Water, dams and the drought flow through new university exhibit

On location at Lake Oroville with title characters from Chris Sollars’ video piece “Tree & Turf.”

On location at Lake Oroville with title characters from Chris Sollars’ video piece “Tree & Turf.”

Review:
DAAAM, works by Chris Sollars, now showing at Jacki Headley University Art Gallery through Dec. 16.
Jacki Headley University Art Gallery
Chico State
898-5864
www.csuchico.edu/art/galleries/univgallery.html

Bay Area artist Chris Sollars brings imagination and humor into play across his multimedia exhibit, DAAAM, currently on display at Chico State’s Jacki Headley University Art Gallery.

For instance, Sollars creates sculptures by combining found objects, such as a rusted jerry-can topped by a weathered piece of Lake Oroville driftwood for “Pour.” For another piece, “Fake Lake,” he cut a map-like shape of Lake Oroville from a piece of plywood set into the top of an old wheelbarrow filled with water from that lake.

With only seven pieces installed—one of which, “Sun Block,” is not in the gallery proper but located in the Arts & Humanities Building’s second-floor lounge—the display may at first appear rather sparse and haphazardly arranged, especially since the numerical guide to the exhibit doesn’t list the pieces in sequential order of placement.
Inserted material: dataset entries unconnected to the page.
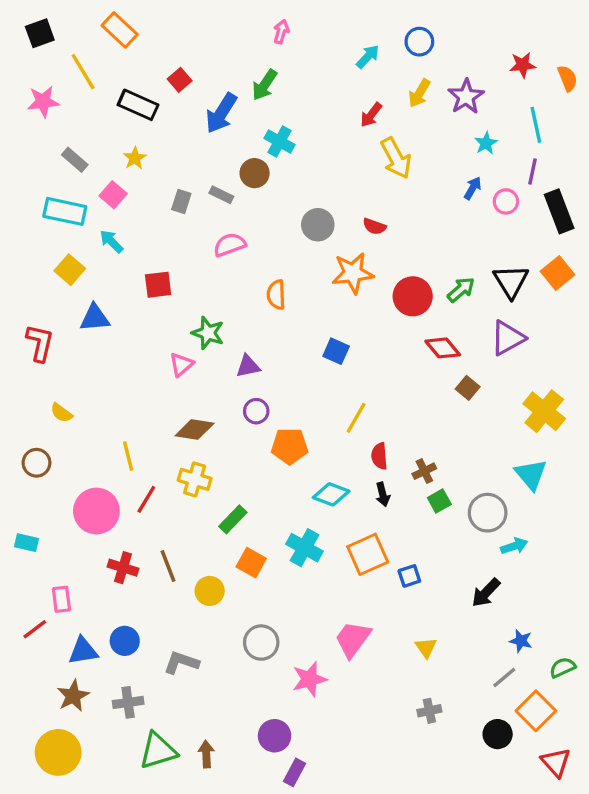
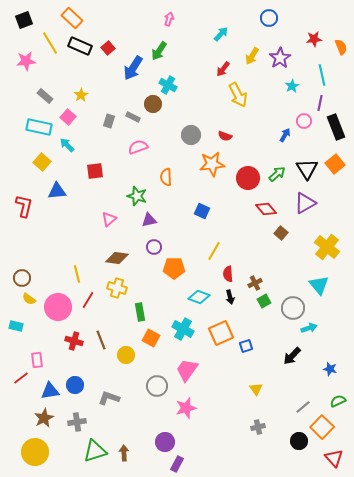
blue circle: (419, 42) -> (269, 18), moved
black rectangle: (138, 105) -> (80, 46), moved
blue arrow: (473, 188) -> (285, 135), moved
green star: (208, 333) -> (137, 196), moved
yellow semicircle: (61, 413) -> (29, 299), moved
green rectangle: (233, 519) -> (140, 312), turned -54
pink trapezoid: (353, 639) -> (187, 370), moved
blue star: (521, 641) -> (330, 369), moved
But the seeming randomness of the layout is perhaps a reflection of Sollars’ stated intention of achieving a “reclamation of public spaces … [by] juxtaposing dissimilar elements, objects and materials [in order to] explore absurdist opportunities in the public realm to generate unexpected outcomes.” The piece “Wet Blanket,” which is a fleece blanket printed with an image of dried, cracked lake-bed mud, dropped in a crumpled state in the middle of the gallery floor, successfully looking absurd and unexpected.

Near the back wall of the gallery, “Water Cooler” consists of two large water cooler bottles stacked neck-to-neck in hourglass fashion atop a white plastic utility bucket, with the bottom bottle filled with “sand from Lake Oroville,” making, perhaps, a comment on the drought conditions that exposed the sand as our local water supply runs lower and lower.
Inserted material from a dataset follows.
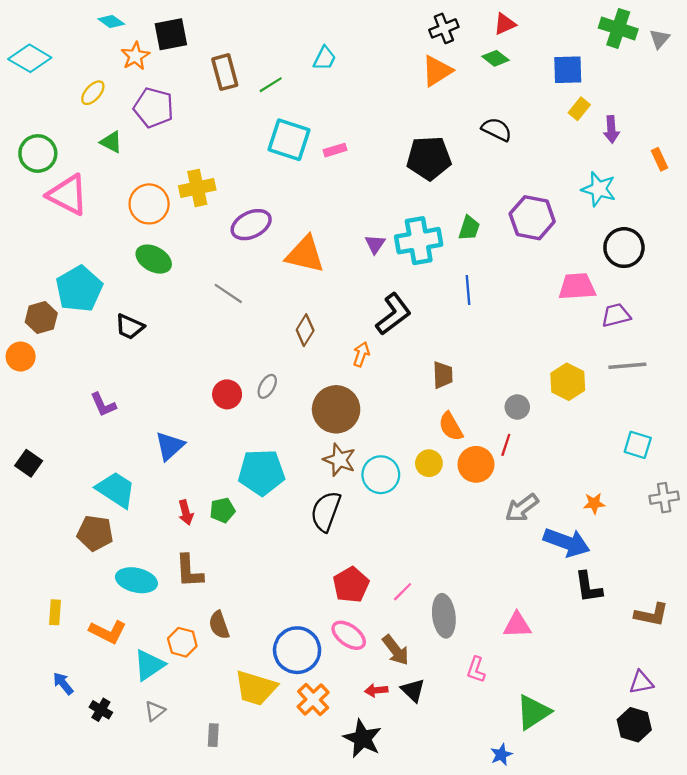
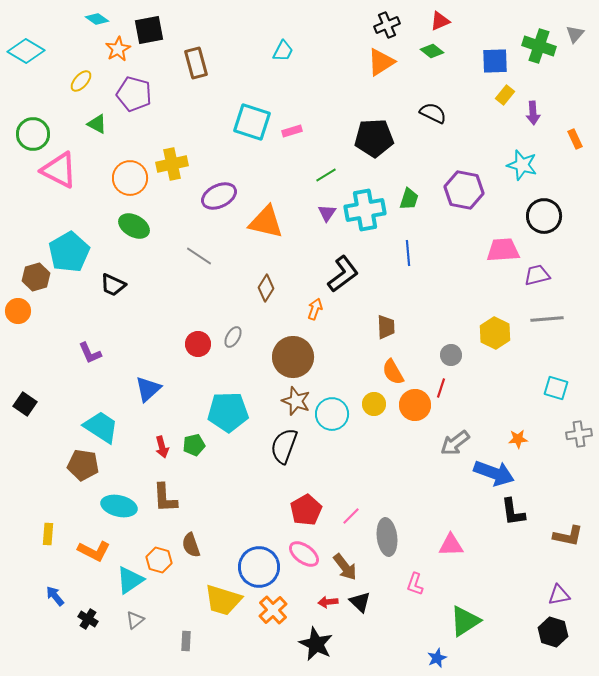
green cross: (618, 28) -> (539, 46), moved
green line: (271, 85) -> (326, 175), moved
At seemingly random moments, a voice begins issuing from a small set of speakers in the gallery’s back corner. “Dam. Dam. Daaam. Daam. …” the word repeats at various lengths and levels of emotional expression. This is the auditory portion of the exhibit’s title piece, “DAAAM,” which includes a video slideshow displaying dozens of photographs of dams and their environs, ranging from aerial views to ground-level closeups. The photos are projected on a plywood and fiberglass resin screen that gives the pictures a sort of rippled texture, as if being viewed on a watery surface.
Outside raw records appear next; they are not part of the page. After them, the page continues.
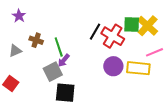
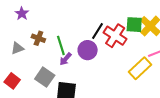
purple circle: (113, 66) -> (88, 50), moved
yellow rectangle: (138, 68) -> (140, 68), turned -50
gray square: (53, 72) -> (45, 77), moved, turned -30

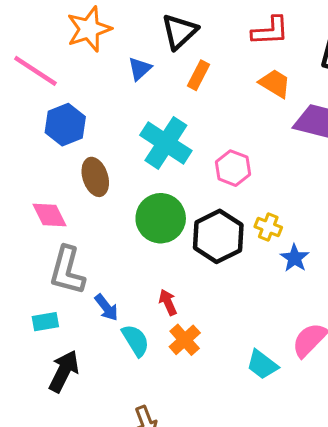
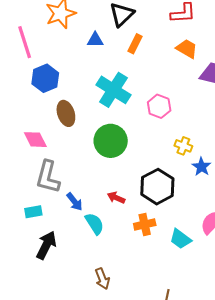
blue triangle: (140, 69) -> (95, 40), turned 42
pink line: (35, 71) -> (25, 42), turned 40
black hexagon: (218, 236) -> (157, 187), moved
red arrow: (168, 302) -> (116, 198), turned -42
orange cross: (185, 340) -> (145, 224), moved, turned 30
The largest and most complex piece in the exhibit is “Tree & Turf.” At first glance, the artificial, 5-foot-tall pine tree, standing over a similarly sized patch of artificial turf, just seems like a bit of fake nature mixed in with the accumulated found-object sculptures. But then one begins to watch the video being projected on a large screen from a projector hidden at the foot of the tree and the realization dawns that the “tree” and the “turf” are costumes worn by two actors staging various scenarios in public places, such as the corner of Tarn Circle and Royal Oaks Drive in Oroville, or the drought-exposed lake bed and marina of Lake Oroville.

Over the course of the 18-minute film, the two characters repeatedly walk up to or into different settings and then pose, blending more or less realistically into the scene depending on how incongruous the costumes are to that particular area. The aesthetic and emotional outcome of each tableau varies from silly to deeply poignant as the characters seemingly search for comfort and a place to “fit in”—from the striated depths of the lake bed to a green and woodsy hillside and artificially luxuriant irrigated lawn—giving some genuine meaning to Sollars’ intention of creating “absurdist opportunities in the public realm to generate unexpected outcomes.”